EXERCISE DATA
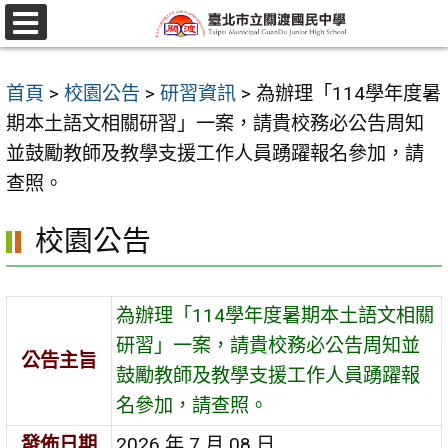
跳
至
選
單
主
首頁
>
校園公告
>
研習資訊
>
為辦理「114學年度暑
要
期本土語文相關研習」一案，請貴校務必公告周知
內
並鼓勵教師及教學支援工作人員踴躍報名參加，請
容
查照。
區
校園公告
為辦理「114學年度暑期本土語文相關
研習」一案，請貴校務必公告周知並
公告主旨
鼓勵教師及教學支援工作人員踴躍報
名參加，請查照。
發佈日期
2026 年 7 月 08 日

WORK REQUEST
Repeat every record above exactly, except the pictures.

EXERCISE ANSWER
跳
至
選
單
主
首頁
>
校園公告
>
研習資訊
>
為辦理「114學年度暑
要
期本土語文相關研習」一案，請貴校務必公告周知
內
並鼓勵教師及教學支援工作人員踴躍報名參加，請
容
查照。
區
校園公告
為辦理「114學年度暑期本土語文相關
研習」一案，請貴校務必公告周知並
公告主旨
鼓勵教師及教學支援工作人員踴躍報
名參加，請查照。
發佈日期
2026 年 7 月 08 日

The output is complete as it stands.